If you have a small child travelling with you, secure your mask before assisting with theirs. If you are travelling with more than one small child pick your favourite.”
* * * * *
Weather at our destination is 50 degrees with some broken clouds, but we’ll try to have them fixed before we arrive. Thank you, and remember, nobody loves you, or your money, more than Southwest Airlines.”
* * * * *
“Your seat cushions can be used for flotation; and, in the event of an emergency water landing, please paddle to shore and take them with our compliments.”
* * * * *
“As you exit the plane, make sure to gather all of your belongings.
Anything left behind will be distributed evenly among the flight attendants. Please do not leave children or spouses.”
* * * * *
And from the pilot during his welcome message: “Delta airlines is pleased to have some of the best flight attendants in the industry.
Unfortunately, none of them are on this flight!”
* * * * *
Overheard on an American Airlines flight into Amarillo, Texas, on a particularly windy and bumpy day: During the final approach, the Captain was really having to fight it. After an extremely hard landing, the Flight Attendant said, “Ladies and Gentlemen, welcome to Amarillo. Please remain in your seats with your seat belts fastened while the Captain taxis what’s left of our airplane to the gate!”
* * * * *
Another flight attendant’s comment on a less than perfect landing: “We ask you to please remain seated as Captain Kangaroo bounces us to the terminal.”
* * * * *
An airline pilot wrote that on this particular flight he had hammered his ship into the runway really hard. The airline had a policy which required the first officer to stand at the door while the Passengers exited, smile,and give them a “Thanks for flying XYZ airline.” He said that, in light of his bad landing, he had a hard time looking the passengers in the eye,thinking that someone would have a smart comment. Finally everyone had gotten off except for a little old lady walking with a cane. She said, “Sonny, mind if I ask you a question?” “Why no Ma’am,” said the pilot.
“What is it?” The little old lady said, “Did we land or were we shot down?”
* * * * *
After a real crusher of a landing in Phoenix, the Flight Attendant came on with, “Ladies and Gentlemen, please remain in your seats until Capt.Crash and the Crew have brought the aircraft to a screeching halt against the gate. And, once the tire smoke has cleared and the warning bells are silenced, we’ll open the door and you can pick your way through the wreckage to the terminal.”
* * * * *
A plane was taking off from Kennedy Airport. After it reached a comfortable cruising altitude, the captain made an announcement over the intercom, “Ladies and gentlemen, this is your captain speaking.

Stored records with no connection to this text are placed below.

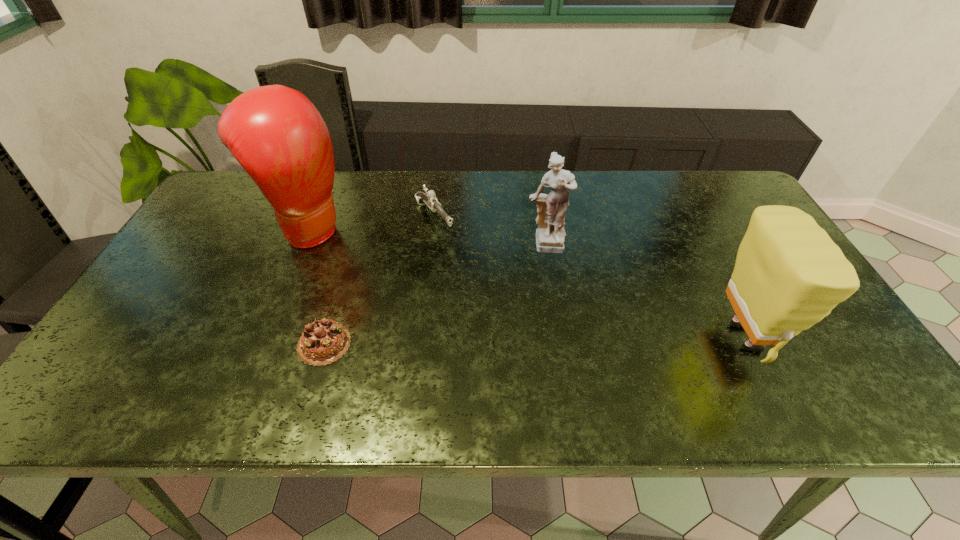 Locate an element on the screen. The width and height of the screenshot is (960, 540). chocolate cake is located at coordinates (324, 341).

At what (x,y) coordinates should I click in order to perform the action: click on sponge. Please return your answer as a coordinate pair (x, y). Looking at the image, I should click on (789, 274).

You are a GUI agent. You are given a task and a screenshot of the screen. Output one action in this format:
    pyautogui.click(x=<x>, y=<y>)
    Task: Click on the second object from right to left
    This screenshot has height=540, width=960.
    Given the screenshot: What is the action you would take?
    (550, 234)

Identify the location of the third object from right to left. (429, 198).

Where is `the second shortest object`? This screenshot has height=540, width=960. the second shortest object is located at coordinates (429, 198).

Locate an element on the screen. boxing glove is located at coordinates (277, 135).

Locate an element on the screen. free space located 0.370m on the right of the shortest object is located at coordinates (513, 344).

This screenshot has width=960, height=540. In order to click on vacant area located on the face of the rightmost object in this screenshot , I will do `click(823, 337)`.

Image resolution: width=960 pixels, height=540 pixels. Identify the location of blank area located 0.130m on the front-facing side of the fourth object from left to right. (553, 298).

Locate an element on the screen. The width and height of the screenshot is (960, 540). vacant area located 0.170m on the front-facing side of the fourth object from left to right is located at coordinates (556, 310).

Welcome to Flight Number 293. The weather ahead is good and, therefore, we should have a smooth and uneventful flight. Now sit back and relax – OH, MY GOD!”

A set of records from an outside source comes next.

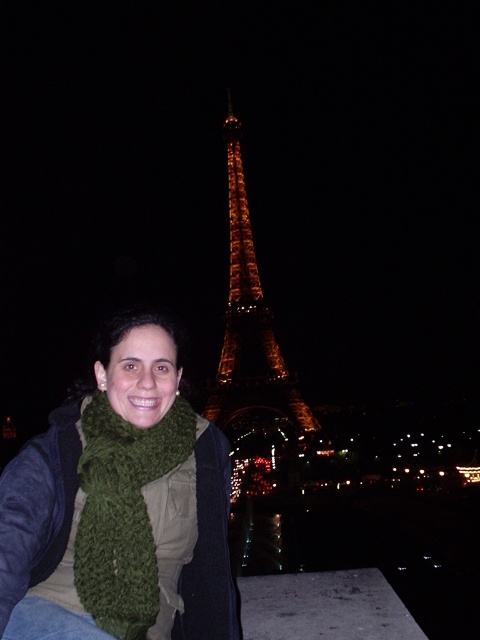 Question: Among these objects, which one is farthest from the camera?

Choices:
 (A) illuminated glass eiffel tower at center
 (B) green knitted scarf at lower left
 (C) green knitted scarf at center

Answer: (B)

Question: Which point is closer to the camera?

Choices:
 (A) (68, 605)
 (B) (264, 305)
 (C) (137, 596)

Answer: (A)

Question: Can you confirm if green knitted scarf at lower left is wider than illuminated glass eiffel tower at center?

Choices:
 (A) no
 (B) yes

Answer: (B)

Question: Can you confirm if green knitted scarf at center is positioned below green knitted scarf at lower left?

Choices:
 (A) no
 (B) yes

Answer: (A)

Question: Which point is farther to the camera?

Choices:
 (A) green knitted scarf at lower left
 (B) green knitted scarf at center
 (C) illuminated glass eiffel tower at center

Answer: (A)

Question: Is the position of green knitted scarf at center more distant than that of green knitted scarf at lower left?

Choices:
 (A) yes
 (B) no

Answer: (B)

Silence followed and after a few minutes, the captain came back on the intercom and said, “Ladies and Gentlemen, I am so sorry if I scared you earlier; but, while I was talking, the flight attendant brought me a cup of coffee and spilled the hot coffee in my lap.You should see the front of my pants!” A passenger in Coach said, “That’s nothing. He should see the back of mine!”